#### WORK TASK
Print exactly the lines from the line with "plastik di supermarket besar dan dorongan p" to the last line of the data, please, both included.

#### INFORMATION SHOWN
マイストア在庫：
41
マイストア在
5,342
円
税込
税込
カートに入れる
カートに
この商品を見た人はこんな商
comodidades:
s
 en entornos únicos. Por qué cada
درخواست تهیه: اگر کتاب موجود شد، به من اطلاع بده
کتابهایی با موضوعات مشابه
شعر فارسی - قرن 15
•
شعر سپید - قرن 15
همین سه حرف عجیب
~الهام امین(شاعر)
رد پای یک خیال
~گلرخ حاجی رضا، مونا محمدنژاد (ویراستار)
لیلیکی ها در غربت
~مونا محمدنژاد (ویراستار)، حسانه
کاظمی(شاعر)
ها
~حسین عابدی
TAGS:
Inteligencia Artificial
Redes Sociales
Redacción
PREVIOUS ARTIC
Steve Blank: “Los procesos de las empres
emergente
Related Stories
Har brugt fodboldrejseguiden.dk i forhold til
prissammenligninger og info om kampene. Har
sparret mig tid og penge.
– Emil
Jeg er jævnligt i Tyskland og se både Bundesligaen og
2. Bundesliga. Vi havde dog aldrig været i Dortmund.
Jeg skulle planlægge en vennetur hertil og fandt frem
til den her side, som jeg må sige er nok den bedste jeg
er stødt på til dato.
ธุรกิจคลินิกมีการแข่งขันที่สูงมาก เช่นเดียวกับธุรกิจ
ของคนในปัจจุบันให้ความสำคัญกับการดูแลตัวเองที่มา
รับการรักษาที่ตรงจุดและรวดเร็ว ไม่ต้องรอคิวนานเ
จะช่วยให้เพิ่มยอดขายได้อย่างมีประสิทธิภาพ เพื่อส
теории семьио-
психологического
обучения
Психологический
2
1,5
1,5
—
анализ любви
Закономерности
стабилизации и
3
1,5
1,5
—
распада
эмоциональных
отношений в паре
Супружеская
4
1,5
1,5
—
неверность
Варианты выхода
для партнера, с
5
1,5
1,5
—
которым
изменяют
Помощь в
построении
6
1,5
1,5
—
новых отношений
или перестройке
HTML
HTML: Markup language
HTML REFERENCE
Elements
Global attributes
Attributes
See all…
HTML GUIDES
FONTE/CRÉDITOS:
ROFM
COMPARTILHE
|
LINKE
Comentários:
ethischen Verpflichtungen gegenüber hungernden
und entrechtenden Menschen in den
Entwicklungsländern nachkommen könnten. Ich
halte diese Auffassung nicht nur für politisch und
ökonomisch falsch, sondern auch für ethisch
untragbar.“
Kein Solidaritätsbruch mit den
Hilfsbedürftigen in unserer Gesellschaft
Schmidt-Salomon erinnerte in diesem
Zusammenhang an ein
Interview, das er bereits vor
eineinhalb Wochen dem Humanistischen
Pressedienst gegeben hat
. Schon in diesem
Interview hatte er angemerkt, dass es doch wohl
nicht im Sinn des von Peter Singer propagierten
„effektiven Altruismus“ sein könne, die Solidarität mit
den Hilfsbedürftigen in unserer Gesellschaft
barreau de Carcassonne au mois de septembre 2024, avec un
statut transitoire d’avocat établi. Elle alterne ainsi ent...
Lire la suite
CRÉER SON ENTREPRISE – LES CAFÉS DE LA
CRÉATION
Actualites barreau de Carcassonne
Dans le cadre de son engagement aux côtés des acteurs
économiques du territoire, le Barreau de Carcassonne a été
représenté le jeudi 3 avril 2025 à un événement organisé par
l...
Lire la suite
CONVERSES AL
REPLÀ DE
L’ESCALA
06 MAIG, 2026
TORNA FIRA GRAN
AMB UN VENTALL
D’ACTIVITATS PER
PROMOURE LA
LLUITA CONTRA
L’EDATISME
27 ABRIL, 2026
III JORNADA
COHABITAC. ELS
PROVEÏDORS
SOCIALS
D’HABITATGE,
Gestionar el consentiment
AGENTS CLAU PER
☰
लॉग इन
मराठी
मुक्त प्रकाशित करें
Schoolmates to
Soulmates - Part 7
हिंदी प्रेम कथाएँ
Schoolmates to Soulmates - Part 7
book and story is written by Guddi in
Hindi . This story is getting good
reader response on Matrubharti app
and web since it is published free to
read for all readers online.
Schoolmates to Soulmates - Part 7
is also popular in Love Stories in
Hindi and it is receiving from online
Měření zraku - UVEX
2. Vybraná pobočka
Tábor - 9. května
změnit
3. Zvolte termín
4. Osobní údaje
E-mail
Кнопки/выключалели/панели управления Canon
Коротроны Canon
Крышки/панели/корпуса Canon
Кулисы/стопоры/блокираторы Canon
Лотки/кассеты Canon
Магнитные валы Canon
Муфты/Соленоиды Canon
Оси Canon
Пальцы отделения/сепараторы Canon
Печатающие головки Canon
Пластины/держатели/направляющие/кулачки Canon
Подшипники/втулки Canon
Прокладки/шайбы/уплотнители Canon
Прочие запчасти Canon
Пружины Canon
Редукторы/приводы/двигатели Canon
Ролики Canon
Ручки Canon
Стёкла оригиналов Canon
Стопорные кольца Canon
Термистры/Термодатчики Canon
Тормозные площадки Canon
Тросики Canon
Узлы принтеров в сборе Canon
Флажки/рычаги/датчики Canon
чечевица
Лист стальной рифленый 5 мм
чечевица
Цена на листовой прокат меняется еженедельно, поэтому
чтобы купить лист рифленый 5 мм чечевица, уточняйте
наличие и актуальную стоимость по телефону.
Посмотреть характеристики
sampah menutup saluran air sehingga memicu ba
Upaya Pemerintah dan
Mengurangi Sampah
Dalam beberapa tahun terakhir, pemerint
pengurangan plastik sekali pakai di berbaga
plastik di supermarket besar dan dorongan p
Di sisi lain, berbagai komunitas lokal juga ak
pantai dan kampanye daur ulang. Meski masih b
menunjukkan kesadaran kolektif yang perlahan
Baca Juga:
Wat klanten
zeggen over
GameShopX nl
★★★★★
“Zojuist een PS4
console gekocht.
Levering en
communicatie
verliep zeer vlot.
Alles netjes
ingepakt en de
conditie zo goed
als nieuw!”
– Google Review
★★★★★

#### OUTPUT
plastik di supermarket besar dan dorongan p
Di sisi lain, berbagai komunitas lokal juga ak
pantai dan kampanye daur ulang. Meski masih b
menunjukkan kesadaran kolektif yang perlahan
Baca Juga:
Wat klanten
zeggen over
GameShopX nl
★★★★★
“Zojuist een PS4
console gekocht.
Levering en
communicatie
verliep zeer vlot.
Alles netjes
ingepakt en de
conditie zo goed
als nieuw!”
– Google Review
★★★★★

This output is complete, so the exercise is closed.